1.個人事業者等に対する安全衛生対策の推進【労働安全衛生法】
既存の労働災害防止対策に個人事業者等も取り込み、労働者のみならず個人事業者等による災害の防止を図るため、a. 注文者等が講ずべき措置(個人事業者等を含む作業従事者の混在作業による災害防止対策の強化など)を定め、併せてILO第155号条約(職業上の安全及び健康並びに作業環境に関する条約)の履行に必要な整備を行う。b. 個人事業者等自身が講ずべき措置(安全衛生教育の受講等)や業務上災害の報告制度等を定める。

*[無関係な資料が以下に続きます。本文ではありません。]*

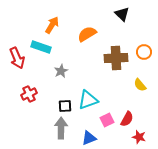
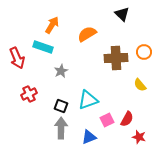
cyan rectangle: moved 2 px right
black square: moved 4 px left; rotated 24 degrees clockwise
blue triangle: moved 1 px up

2.職場のメンタルヘルス対策の推進【労働安全衛生法】
ストレスチェックについて、現在当分の間努力義務となっている労働者数50人未満の事業場についても実施を義務とする。その際、50人未満の事業場の負担等に配慮し、施行までの十分な準備期間を確保する。
・厚生労働省 令和5年度「過労死等の労災補償状況」
精神障害に関する事案の労災補償状況
(1)請求件数は3,575件で前年度比892件の増加。うち未遂を含む自殺の件数は前年度比29件増の212件。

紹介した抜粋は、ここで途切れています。